The divisions between the conservative parties favor the progressives taking control of eight of the thirteen provincial capitals at stake
Just over two million people were called to the polls, but the second round of municipal elections held in Italy this Sunday was seen as a thermometer of political temperature in the country ahead of the general election to be held in the will take place in the first months of 2023. In a deal with polls marked by strong abstention (42% of voters voted), the Democratic Party (PD), the center-left’s main force, eventually captured eight of the 13 provincial capitals that voted on. At stake, between which lie cities like Verona, Parma, Piacenza, Monza, Alessandria and Catanzaro, some of which were ruled for decades by conservative mayors.
“It is an extraordinary result,” said Enrico Letta, leader of the PD, who believed that the success of these elections supports his idea of going to the polls in alliance with the centrist forces and especially with the 5 Star. Movement (M5E). The second round of the municipal elections came a few days after the implosion of this party with a cross-cutting ideology resulting from the split led by the Minister of Foreign Affairs, Luigi Di Maio, after weeks of battles with the chairman of the party, Giuseppe Conte, due to the shipment of weapons to Ukraine, among other points of friction.
According to a poll published this Sunday by the newspaper ‘Il Sole 24 Ore’, the M5E led by Conte would retain 6.9% of the vote after the split with Di Maio. If the polls confirm this prediction, it would be an unprecedented debacle in Italy as the ‘anti-castes’ won the last general election, held in 2018, taking 32% of the vote. Di Maio, who now heads a parliamentary group made up of 60 senators and deputies, would instead get 4.7% of the vote if he chose to run in the next election with his new political creature, which he ‘Together for the future’.
The municipal elections also leave a lesson for the right-wing parties. Antonio Tajani, former President of the European Parliament and ‘number two’ of Forza Italia, Silvio Berlusconi’s political force, made it clear. “Where we are united, we win. Where we’re not, we eventually lose it,” said Tajani, citing the most obvious example of what happened in Verona, a city considered sociologically conservative where the center-right had controlled the city council for 15 years.
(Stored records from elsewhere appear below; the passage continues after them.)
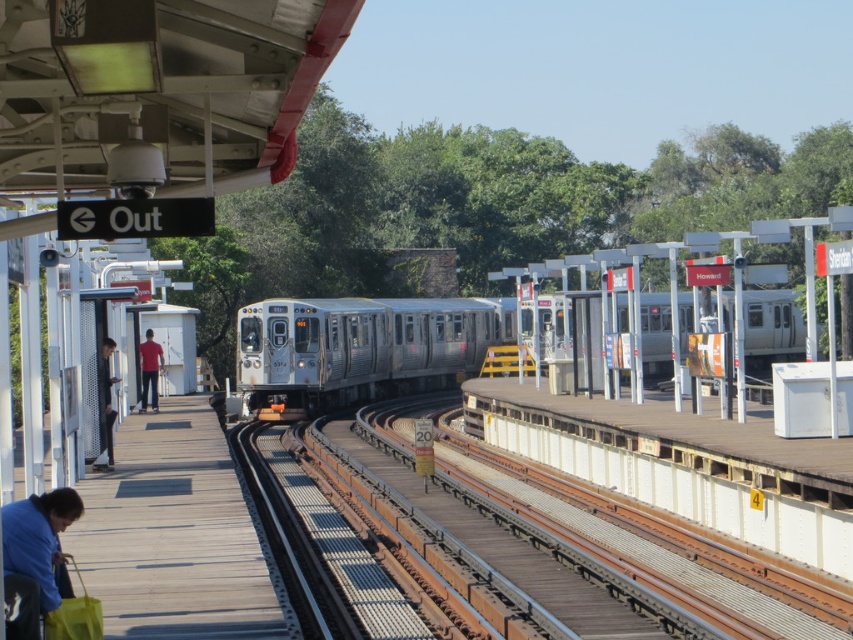 You are a passenger waiting at the train station and see the wooden platform at lower left and the blue fabric bag at lower left. Which object is closer to the ground?

The wooden platform at lower left is closer to the ground because it is below the blue fabric bag at lower left.

You are standing on the train station platform and see the blue fabric bag at lower left. If you want to pick it up, where exactly should you walk to?

You should walk to point (35, 557) to pick up the blue fabric bag at lower left. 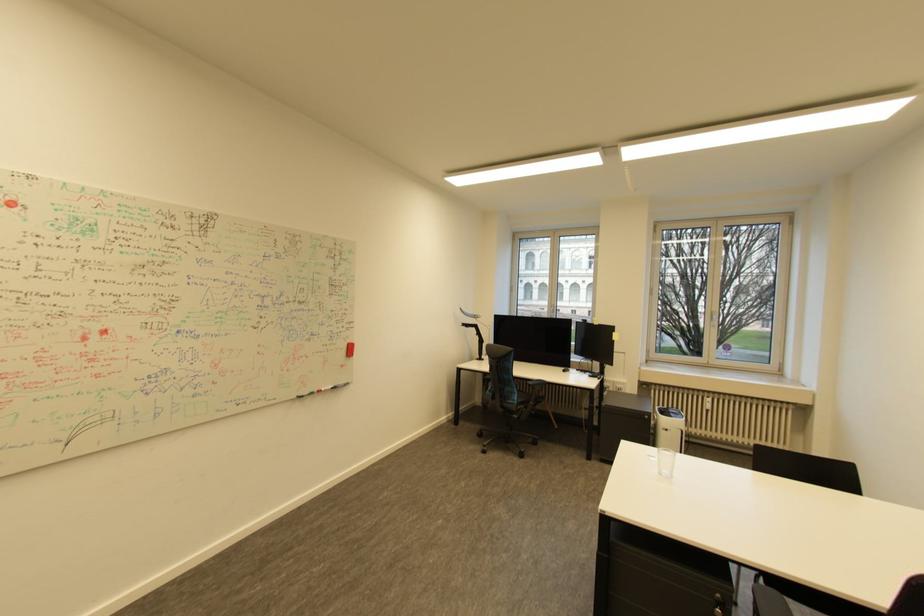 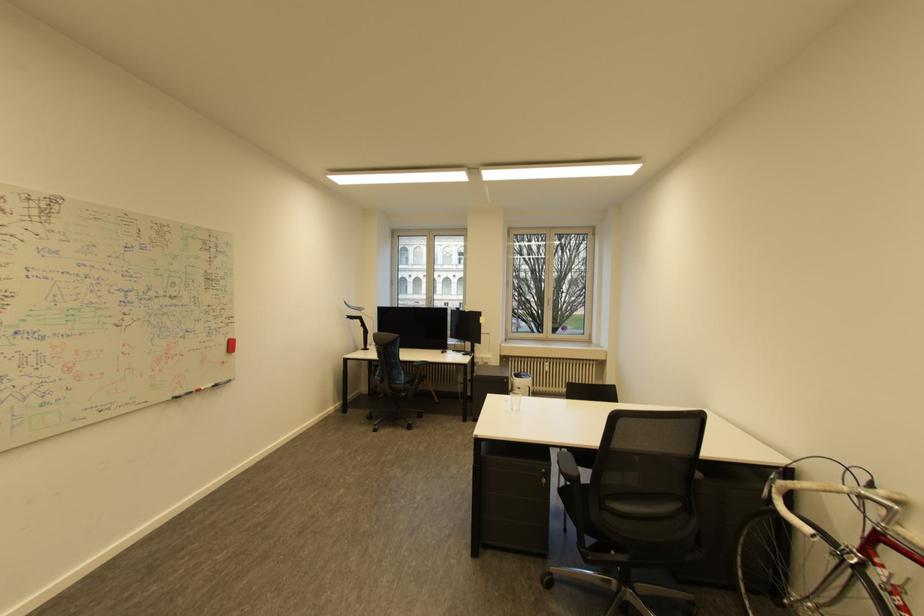 Find the pixel in the second image that matches (x=301, y=398) in the first image.

(176, 399) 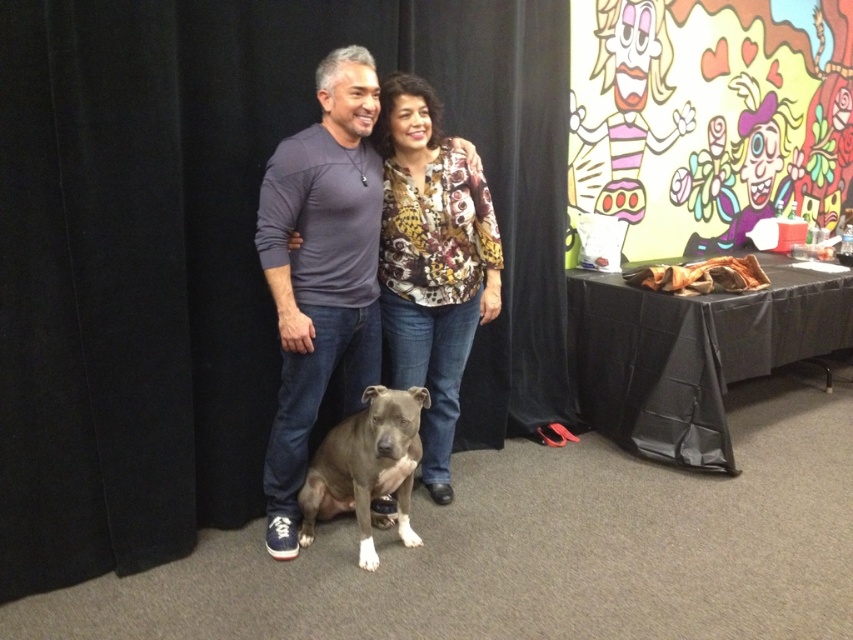 You are a photographer setting up a shot. You have a printed fabric blouse at center and a gray matte dog at lower center in the frame. Which object is taller in the scene?

The printed fabric blouse at center is taller than the gray matte dog at lower center according to the description.

You are a photographer trying to capture a closeup of the matte gray dog at center. The camera you are using has a focal length of 50mm and a sensor size of 24mm x 36mm. The dog is positioned at point (320, 272) in the image coordinates. To ensure the dog fills the frame appropriately, you need to calculate the distance from the camera to the dog. Given that the dog occupies 200 pixels in height in the image, and the sensor can resolve 6000 pixels per inch, what is the minimum distance in meters you need?

The point (320, 272) corresponds to the matte gray dog at center. To calculate the minimum distance, first determine the sensor height in inches. The sensor is 24mm tall, which converts to approximately 0.9449 inches. At 6000 pixels per inch, the total vertical pixels are 6000 x 0.9449. The dog occupies 200 pixels, so its proportion is 200 divided by total pixels. Using the formula distance equals focal length divided by proportion, the minimum distance required is approximately 0.7 meters.

You are standing in the room where the matte gray dog at center is located. If you face the direction the dog is looking, which direction would you be facing relative to the room?

The matte gray dog at center is positioned at point (320, 272), so facing the direction the dog is looking would mean facing the camera, which is typically considered the front direction in such photographs. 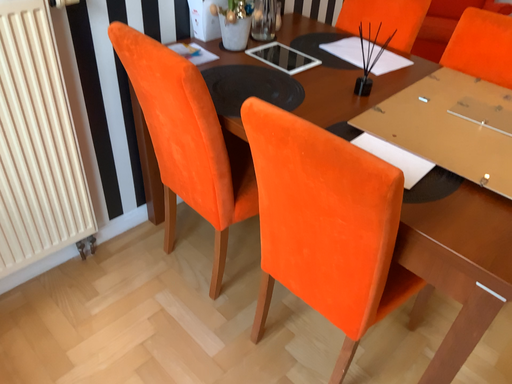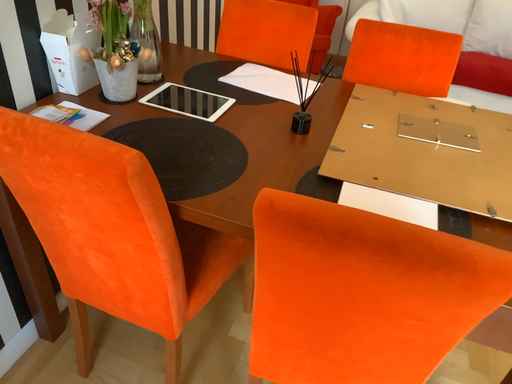 Question: Which way did the camera rotate in the video?

Choices:
 (A) rotated left
 (B) rotated right

Answer: (B) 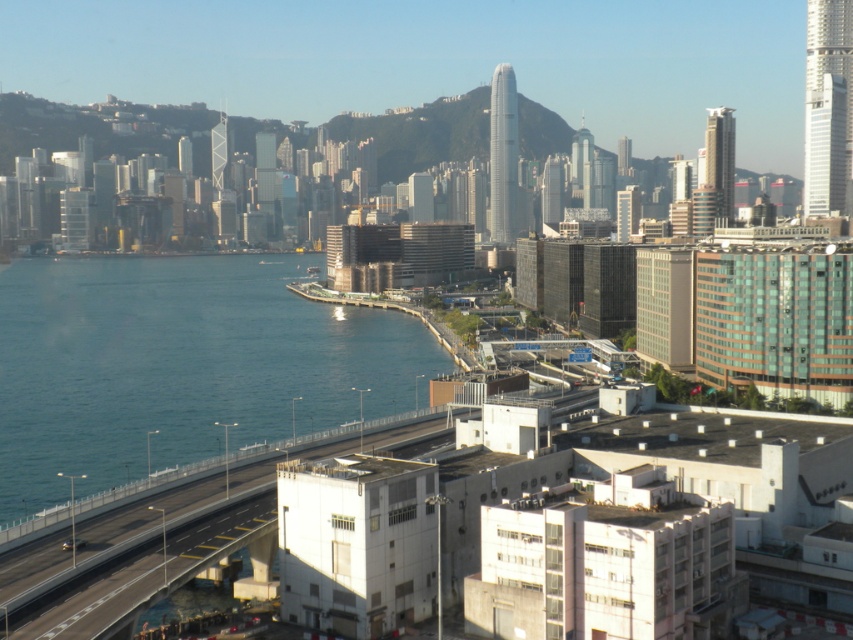 Between blue water at lower left and concrete bridge at lower center, which one is positioned lower?

Positioned lower is concrete bridge at lower center.

This screenshot has height=640, width=853. What do you see at coordinates (178, 365) in the screenshot? I see `blue water at lower left` at bounding box center [178, 365].

I want to click on blue water at lower left, so click(178, 365).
Mayor is now former football player Damiano Tommasi – former player of Roma and Levante, among others -, who surprisingly managed to get the most votes in the first round two weeks ago and who took advantage of the split in the last inning this Sunday. of the conservative vote between two different candidates. “We made a very serious mistake in Verona,” said Tajani, recognizing that it is difficult in this city to pick a single candidate from the three center-right parties: Brothers of Italy, the formation led by Giorgia Meloni, Matteo Salvini’s League and Forza Italy. In the first round, on the other hand, they managed to take over important regional capitals such as Genoa, Palermo and L’Aquila thanks to the fact that they presented themselves together. After Meloni overtakes Salvini as the preferred option for conservative voters, this bloc must find a new balance if it is to consolidate the success of next year’s general polls.